ちょっと出遅れてしまったけれど、僕は、今更読んでみて…。
そして、大いに驚いた。
その《事実》が明らかになった時、僕は、「まさか…」と思いながら、冒頭から読み返した。
そして、実際にそれが、ごく自然に、しかし完璧になされていたことを理解し、唖然呆然。
このアイデアを思いつき、そして実践した作者の凄さはもちろんのこと、この文庫本製作に関わった方は、相当苦労したろうなぁ…と思わずにいられない。
巻末の「作者あとがき」まで巻き込んで、《紙の本》史上最高のアクロバット技巧が炸裂している。
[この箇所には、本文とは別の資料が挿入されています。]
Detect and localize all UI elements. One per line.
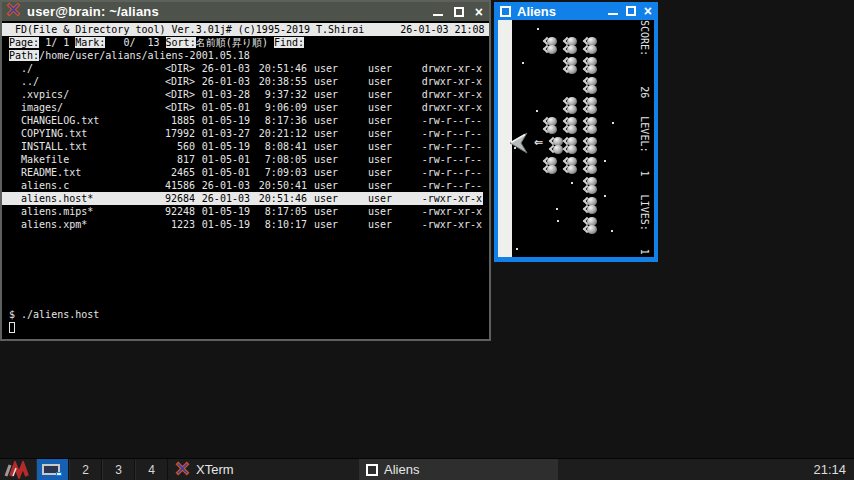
taskbar-item-xterm[interactable]: XTerm <box>168 459 359 480</box>
workspace-button-3[interactable]: 3 <box>102 459 135 480</box>
file-row[interactable]: aliens.c4158626-01-0320:50:41useruser-rw… <box>2 179 489 192</box>
file-date: 01-05-01 <box>195 166 250 179</box>
file-row[interactable]: images/<DIR>01-05-019:06:09useruserdrwxr… <box>2 101 489 114</box>
window-title: Aliens <box>517 4 556 19</box>
star <box>536 110 538 112</box>
star <box>516 248 518 250</box>
taskbar-item-aliens[interactable]: Aliens <box>359 459 558 480</box>
maximize-icon[interactable] <box>626 6 636 16</box>
minimize-icon[interactable] <box>608 13 618 15</box>
file-row[interactable]: .xvpics/<DIR>01-03-289:37:32useruserdrwx… <box>2 88 489 101</box>
find-label: Find: <box>274 37 304 48</box>
maximize-icon[interactable] <box>454 7 464 17</box>
workspace-button-1[interactable] <box>36 459 69 480</box>
file-date: 26-01-03 <box>195 62 250 75</box>
file-row[interactable]: README.txt246501-05-017:09:03useruser-rw… <box>2 166 489 179</box>
file-time: 20:38:55 <box>250 75 307 88</box>
file-size: 41586 <box>165 179 195 192</box>
file-row[interactable]: Makefile81701-05-017:08:05useruser-rw-r-… <box>2 153 489 166</box>
terminal-screen[interactable]: FD(File & Directory tool) Ver.3.01j# (c)… <box>2 21 489 337</box>
file-perms: -rw-r--r-- <box>416 166 482 179</box>
window-title: user@brain: ~/alians <box>27 4 159 19</box>
star <box>537 28 539 30</box>
close-icon[interactable]: × <box>644 6 652 16</box>
file-row[interactable]: INSTALL.txt56001-05-198:08:41useruser-rw… <box>2 140 489 153</box>
file-name: .xvpics/ <box>9 88 165 101</box>
file-owner: user <box>307 127 362 140</box>
minimize-icon[interactable] <box>433 14 443 16</box>
alien-sprite <box>584 217 598 234</box>
file-size: <DIR> <box>165 62 195 75</box>
shell-prompt: $ ./aliens.host <box>9 308 99 321</box>
file-size: 92248 <box>165 205 195 218</box>
game-status-text: SCORE: 26 LEVEL: 1 LIVES: 1 <box>638 20 650 257</box>
file-perms: -rw-r--r-- <box>416 140 482 153</box>
terminal-cursor <box>9 322 15 333</box>
file-row[interactable]: COPYING.txt1799201-03-2720:21:12useruser… <box>2 127 489 140</box>
bullet-sprite: ⇐ <box>534 136 543 149</box>
alien-sprite <box>584 137 598 154</box>
player-ship <box>510 132 528 158</box>
fd-header-line: FD(File & Directory tool) Ver.3.01j# (c)… <box>2 23 489 36</box>
close-icon[interactable]: × <box>475 7 483 17</box>
file-owner: user <box>307 114 362 127</box>
page-value: 1/ 1 <box>39 37 75 48</box>
workspace-button-2[interactable]: 2 <box>69 459 102 480</box>
file-size: <DIR> <box>165 88 195 101</box>
file-row[interactable]: aliens.mips*9224801-05-198:17:05useruser… <box>2 205 489 218</box>
jwm-logo-icon[interactable] <box>0 459 36 480</box>
alien-sprite <box>550 137 564 154</box>
alien-sprite <box>564 57 578 74</box>
file-size: 92684 <box>165 192 195 205</box>
file-name: INSTALL.txt <box>9 140 165 153</box>
file-owner: user <box>307 205 362 218</box>
game-area[interactable]: ⇐ SCORE: 26 LEVEL: 1 LIVES: 1 <box>498 20 654 257</box>
file-date: 01-05-19 <box>195 205 250 218</box>
aliens-window: Aliens × ⇐ SCORE: 26 LEVEL: 1 LIVES: 1 <box>494 2 658 262</box>
file-time: 9:37:32 <box>250 88 307 101</box>
alien-sprite <box>564 157 578 174</box>
file-perms: -rw-r--r-- <box>416 127 482 140</box>
file-group: user <box>362 166 416 179</box>
file-name: ../ <box>9 75 165 88</box>
alien-sprite <box>564 137 578 154</box>
file-time: 20:51:46 <box>250 192 307 205</box>
file-group: user <box>362 114 416 127</box>
file-owner: user <box>307 62 362 75</box>
sort-label: Sort: <box>166 37 196 48</box>
star <box>571 182 573 184</box>
file-owner: user <box>307 140 362 153</box>
file-group: user <box>362 101 416 114</box>
mark-value: 0/ 13 <box>105 37 165 48</box>
file-time: 8:17:36 <box>250 114 307 127</box>
file-row[interactable]: ../<DIR>26-01-0320:38:55useruserdrwxr-xr… <box>2 75 489 88</box>
file-perms: drwxr-xr-x <box>416 101 482 114</box>
file-date: 26-01-03 <box>195 179 250 192</box>
file-row[interactable]: aliens.host*9268426-01-0320:51:46useruse… <box>2 192 483 205</box>
window-outline-icon <box>500 6 511 17</box>
star <box>556 208 558 210</box>
file-owner: user <box>307 192 362 205</box>
file-row[interactable]: ./<DIR>26-01-0320:51:46useruserdrwxr-xr-… <box>2 62 489 75</box>
file-row[interactable]: aliens.xpm*122301-05-198:10:17useruser-r… <box>2 218 489 231</box>
file-perms: -rwxr-xr-x <box>416 192 482 205</box>
aliens-titlebar[interactable]: Aliens × <box>498 2 654 20</box>
file-owner: user <box>307 101 362 114</box>
mark-label: Mark: <box>75 37 105 48</box>
file-time: 8:08:41 <box>250 140 307 153</box>
xterm-titlebar[interactable]: user@brain: ~/alians × <box>2 2 489 21</box>
file-row[interactable]: CHANGELOG.txt188501-05-198:17:36useruser… <box>2 114 489 127</box>
file-date: 01-05-19 <box>195 114 250 127</box>
file-owner: user <box>307 166 362 179</box>
workspace-button-4[interactable]: 4 <box>135 459 168 480</box>
file-owner: user <box>307 153 362 166</box>
alien-sprite <box>584 197 598 214</box>
file-date: 26-01-03 <box>195 75 250 88</box>
file-size: 2465 <box>165 166 195 179</box>
file-size: 560 <box>165 140 195 153</box>
alien-sprite <box>584 117 598 134</box>
sort-value: 名前順(昇り順) <box>196 37 274 48</box>
file-size: 1223 <box>165 218 195 231</box>
file-time: 9:06:09 <box>250 101 307 114</box>
file-perms: -rw-r--r-- <box>416 114 482 127</box>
本の帯には、《電子書籍化絶対不可能!?》と書いてあるが、?マークは不要だと思う。
個人的には、
電子書籍化絶対不可能!!!!!!
と、力強く断言したい。
今後どんなに電子書籍の技術が進化しようとも、いや、進化すればするほど、むしろ、このトリックとはかけ離れていく。
それぐらい、この小説は、《紙の本》であることが必然となっている。
一般的な、「単行本発売→文庫本化」という流れではなく、いきなり文庫本で発売されているのも重要なポイント。
単行本を単純に文庫化する流れでは、この本は成立しなくなるからだ。
物語本編のストーリーは極めてシンプル。
とある大御所ミステリ作家が、癌の闘病を経て、61歳で死去。
その隠し子として生まれた《僕》が、奇妙ないきさつから、父の遺稿である『世界でいちばん透きとおった物語』を探し出すことになったのだが…。
という話。
新潮社の《ライトノベル》系ブランドである「新潮文庫nex」で発売されているだけあって、実に「軽い」小説で、あっという間に読める。
ただ、はっきり言って、物語本編のストーリーはどうでも良いのだ。(おぃ!)
この本では、最後に待ち受ける《紙の本》ならではの、超絶技巧を堪能していただきたい。*1
どんでん返し好き、紙の本好き、のミステリファンならば、きっと楽しめる筈。
超オススメ。
*1:その超絶技巧を理解するためには、本編の内容も関わってくるので、全く無意味というわけではないのだけれど…。